Excluding fields marked as mutable, which tells to the compiler that such fields are modifiable even from const methods; this exception has been introduced to allow const methods to change the "real" state of the object in cases when this do not alter its "logical" state; this can be useful to implement lazy evaluation, reference counting, ...
The members of your class are considered const when you are in a const method. So although Bar is int within your class and not const int, in the context of GetBar() const it is "const int". Therefore returning it as a non-const reference or pointer is just as illegal as doing:
const int y = 57;
int& z = y;
This breaks const-correctness even though the 2nd line has not actually changed anything (yet) in y.

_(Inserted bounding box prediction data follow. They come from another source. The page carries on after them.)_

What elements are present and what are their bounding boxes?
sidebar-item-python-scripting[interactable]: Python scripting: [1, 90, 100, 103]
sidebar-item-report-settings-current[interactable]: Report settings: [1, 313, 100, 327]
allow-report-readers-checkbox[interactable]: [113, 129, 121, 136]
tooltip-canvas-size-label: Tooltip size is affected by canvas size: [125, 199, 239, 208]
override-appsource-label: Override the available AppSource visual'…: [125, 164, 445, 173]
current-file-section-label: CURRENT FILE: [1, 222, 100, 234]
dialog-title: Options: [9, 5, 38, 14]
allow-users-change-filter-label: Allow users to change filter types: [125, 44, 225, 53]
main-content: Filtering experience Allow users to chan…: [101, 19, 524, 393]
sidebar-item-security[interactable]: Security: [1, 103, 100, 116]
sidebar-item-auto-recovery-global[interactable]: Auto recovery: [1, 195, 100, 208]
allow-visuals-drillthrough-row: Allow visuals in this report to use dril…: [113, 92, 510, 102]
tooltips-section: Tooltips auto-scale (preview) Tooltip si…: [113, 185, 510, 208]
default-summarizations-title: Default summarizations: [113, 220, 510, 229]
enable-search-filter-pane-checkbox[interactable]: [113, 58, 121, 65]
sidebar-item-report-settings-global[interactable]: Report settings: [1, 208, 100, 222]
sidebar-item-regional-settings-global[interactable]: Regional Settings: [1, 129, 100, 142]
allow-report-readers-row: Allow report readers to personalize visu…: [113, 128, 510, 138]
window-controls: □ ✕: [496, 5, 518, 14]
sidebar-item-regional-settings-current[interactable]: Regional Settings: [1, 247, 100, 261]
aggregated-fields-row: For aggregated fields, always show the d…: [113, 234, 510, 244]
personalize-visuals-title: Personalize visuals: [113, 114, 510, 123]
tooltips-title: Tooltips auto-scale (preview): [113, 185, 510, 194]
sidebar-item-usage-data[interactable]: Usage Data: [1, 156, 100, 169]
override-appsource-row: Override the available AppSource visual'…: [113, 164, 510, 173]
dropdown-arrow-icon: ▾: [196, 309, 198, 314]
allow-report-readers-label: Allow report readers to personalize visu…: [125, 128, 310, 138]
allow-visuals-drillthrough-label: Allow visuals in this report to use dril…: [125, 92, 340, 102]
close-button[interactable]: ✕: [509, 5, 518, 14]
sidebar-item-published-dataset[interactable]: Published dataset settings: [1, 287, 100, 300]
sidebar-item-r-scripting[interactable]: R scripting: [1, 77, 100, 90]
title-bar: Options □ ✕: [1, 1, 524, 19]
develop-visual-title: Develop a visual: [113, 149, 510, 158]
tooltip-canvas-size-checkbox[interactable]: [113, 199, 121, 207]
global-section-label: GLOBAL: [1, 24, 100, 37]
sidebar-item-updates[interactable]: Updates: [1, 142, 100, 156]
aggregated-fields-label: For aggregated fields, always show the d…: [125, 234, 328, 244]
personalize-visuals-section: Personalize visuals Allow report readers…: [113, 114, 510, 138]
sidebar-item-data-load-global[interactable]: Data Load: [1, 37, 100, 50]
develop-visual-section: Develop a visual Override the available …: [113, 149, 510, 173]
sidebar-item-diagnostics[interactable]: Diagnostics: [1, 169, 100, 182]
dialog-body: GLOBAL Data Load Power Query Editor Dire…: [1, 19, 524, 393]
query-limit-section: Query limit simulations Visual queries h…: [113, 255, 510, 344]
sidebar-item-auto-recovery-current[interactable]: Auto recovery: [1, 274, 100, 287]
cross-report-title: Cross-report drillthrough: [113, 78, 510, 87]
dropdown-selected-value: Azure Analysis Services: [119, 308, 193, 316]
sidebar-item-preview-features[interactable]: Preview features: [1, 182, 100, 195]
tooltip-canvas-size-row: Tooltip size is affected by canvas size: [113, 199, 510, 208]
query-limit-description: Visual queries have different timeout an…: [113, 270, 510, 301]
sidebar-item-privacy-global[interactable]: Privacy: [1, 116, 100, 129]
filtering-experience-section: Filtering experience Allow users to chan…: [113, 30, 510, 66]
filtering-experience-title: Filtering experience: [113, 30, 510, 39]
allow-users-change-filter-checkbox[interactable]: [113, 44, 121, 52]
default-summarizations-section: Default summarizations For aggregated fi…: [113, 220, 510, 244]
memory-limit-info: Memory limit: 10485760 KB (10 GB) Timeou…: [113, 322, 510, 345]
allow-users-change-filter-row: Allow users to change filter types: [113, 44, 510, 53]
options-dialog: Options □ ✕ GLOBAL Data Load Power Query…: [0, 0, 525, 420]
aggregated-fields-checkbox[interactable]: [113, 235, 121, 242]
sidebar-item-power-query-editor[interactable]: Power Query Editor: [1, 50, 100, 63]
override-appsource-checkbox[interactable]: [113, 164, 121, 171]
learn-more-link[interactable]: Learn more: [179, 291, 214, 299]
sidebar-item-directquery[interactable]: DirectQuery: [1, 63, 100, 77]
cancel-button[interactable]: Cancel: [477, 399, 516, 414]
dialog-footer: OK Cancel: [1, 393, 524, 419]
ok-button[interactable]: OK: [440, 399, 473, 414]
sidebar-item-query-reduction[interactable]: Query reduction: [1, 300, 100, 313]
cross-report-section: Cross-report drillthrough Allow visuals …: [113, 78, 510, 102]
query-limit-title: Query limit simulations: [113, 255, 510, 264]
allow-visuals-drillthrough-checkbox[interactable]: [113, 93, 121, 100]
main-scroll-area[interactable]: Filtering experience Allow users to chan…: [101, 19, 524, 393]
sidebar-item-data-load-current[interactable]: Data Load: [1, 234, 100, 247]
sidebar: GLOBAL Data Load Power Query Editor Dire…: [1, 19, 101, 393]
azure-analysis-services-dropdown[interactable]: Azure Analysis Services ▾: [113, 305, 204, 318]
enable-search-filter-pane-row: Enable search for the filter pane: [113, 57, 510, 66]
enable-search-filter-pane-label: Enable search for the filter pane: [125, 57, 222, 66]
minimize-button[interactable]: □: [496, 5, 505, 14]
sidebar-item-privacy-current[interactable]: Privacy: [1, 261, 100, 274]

Note incidentally that if your class has pointer members the only thing that is const is the pointers themselves and not what they point to. (Often referred to as "shallow" constness)
Thus this would be legal:
class A
{
Foo * foo;
public:
Foo * getFoo() const // legal. does not have to return const Foo *
{
return foo;
}
};
Note that in your original code you would be allowed to return Bar by non-const reference if it were mutable, because those members are not bound by the constness of member functions.
const modifier to a member function doesn't allow to change the object's state with in it's scope. Compiler just checks whether this function is modifying the state of the object or not in its scope. Taking another example -
class foo
{
int num ;
public :
foo( int anum )
{
anum = 10;
}
int getNum()
{
return num;
}
};
foo obj;
int& myNum = obj.getNum() ; // myNum is just an alias to the private class variable num
myNum = 40; // Actually changes the content of the private variable.
So, compiler just checks access specifiers ( i.e., whether this variable is accessible or not in this scope) but not about the private/public/protected variable's memory location if returned to some other variable.